# Hatch Leaking (1989 240SX)



## skarpenz (Nov 27, 2004)

whenever it rains if i go to the hatch and lift the carpet, it will be very damp and sometimes there will be a tiny pool of water back there as well...the spoiler was removed and the holes are SEALED...someone please help me, im working on putting electronics back there and i dont want anything to get wet

Thanks,
TP


----------



## 240luvr (Oct 8, 2004)

Sounds like there's a leak somewhere around the hatch, not the holes from the spoiler. What I would check if I were you is the weather stripping around the hatch, make sure it isn't dry-rotted or shot for that matter.


----------



## Joel (Jun 11, 2003)

sit in the hatch and get someone to hit it with the hose!


----------



## 240luvr (Oct 8, 2004)

lmao! ^ try that, sadly enough I think it would work...


----------



## skarpenz (Nov 27, 2004)

*damn*

damn, thats a really good idea :loser: <(me)


----------



## bridrive55 (Aug 26, 2004)

A lot of leaks can from underneath as well. I had a Toyota with a leak in the bottom of the trunk, so water filled up the spare tire well. The gasketing, however, is a likely candidate. Specialized smoke leak-testers are sold, but Joel's idea rocks.


----------



## Joel (Jun 11, 2003)

Ive heard cases where water was leaking in around the tail lights too


----------



## bridrive55 (Aug 26, 2004)

I wouldn't be surprised, with all the traumatic rust issues associated with the hatch.
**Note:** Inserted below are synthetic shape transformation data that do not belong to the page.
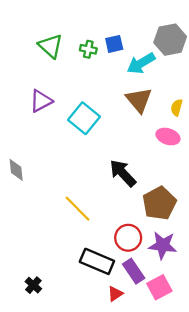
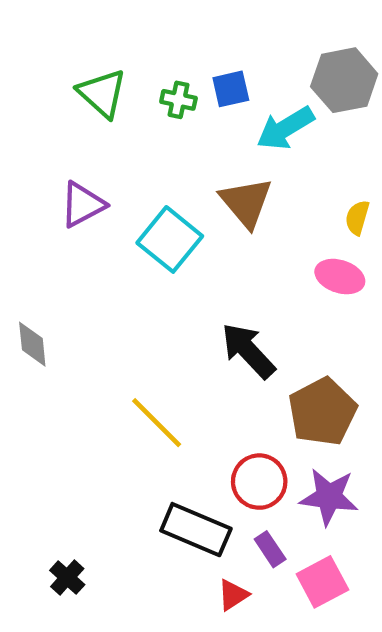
brown triangle: (139, 100) -> (246, 202), moved
purple rectangle: (134, 271) -> (270, 549), size x0.7

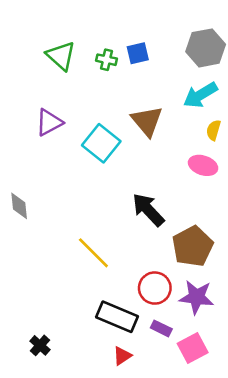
cyan arrow: (285, 128) -> (200, 95), moved
purple rectangle: (270, 549) -> (161, 328), turned -30
red triangle: (233, 595) -> (122, 356), moved

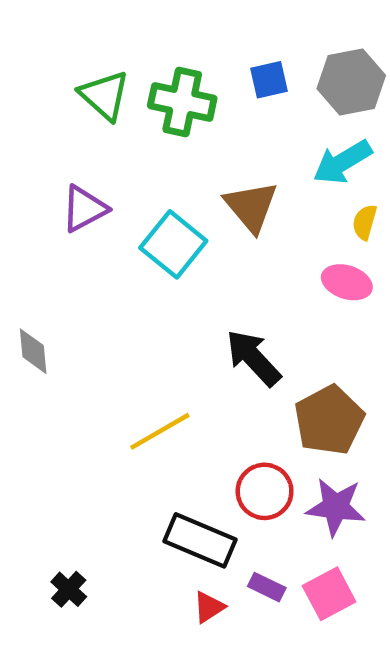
blue square: (138, 53) -> (269, 80), moved
green cross: (106, 60) -> (182, 102), size x1.8
yellow line: (93, 253) -> (160, 431), turned -75
purple rectangle: (161, 328) -> (267, 587), moved

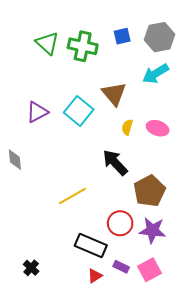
purple triangle: (84, 209) -> (37, 112), moved
yellow semicircle: (365, 222) -> (127, 127), moved

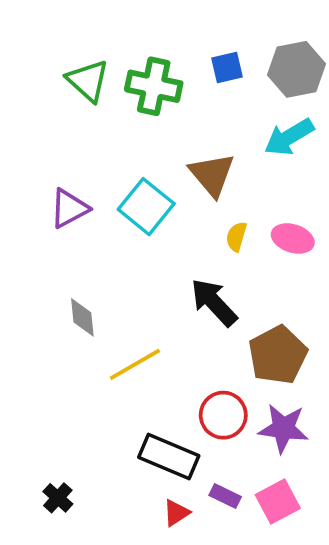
gray diamond: (15, 160) -> (82, 317), moved

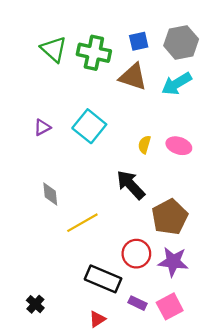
brown triangle: (212, 175) -> (133, 77), moved, turned -32
purple triangle: (69, 208) -> (42, 127), size x0.7
red triangle: (176, 513) -> (97, 319), moved

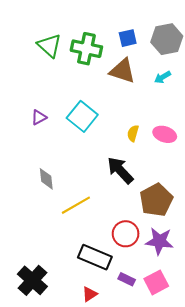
cyan arrow: (177, 84) -> (163, 77), size x0.6
black cross: (35, 304) -> (32, 280), size x1.8

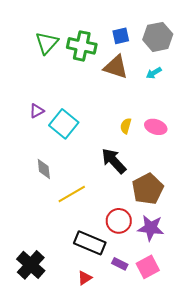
green triangle: (49, 45) -> (47, 43), turned 30
cyan square: (82, 116) -> (64, 124), moved

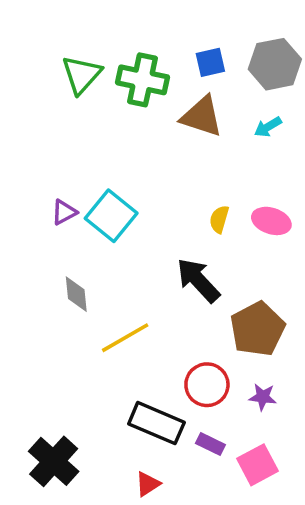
purple triangle: (37, 111) -> (64, 212), moved
purple star: (151, 228) -> (263, 397), size x0.6
purple rectangle: (120, 264) -> (210, 444), moved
Inspecting the whole hatch and rear floor panels is probably a good anyways, on a car that could be 16 years old, as mine is.


----------



## nismosean (Oct 31, 2003)

i think that the drain hole is clogged and then the water backs up in the glass surround and then seeps into your spare tire area. clean out the drain hole and make sure that all of the water can escape. i will have to look into it more tho because mine is doing it too.


----------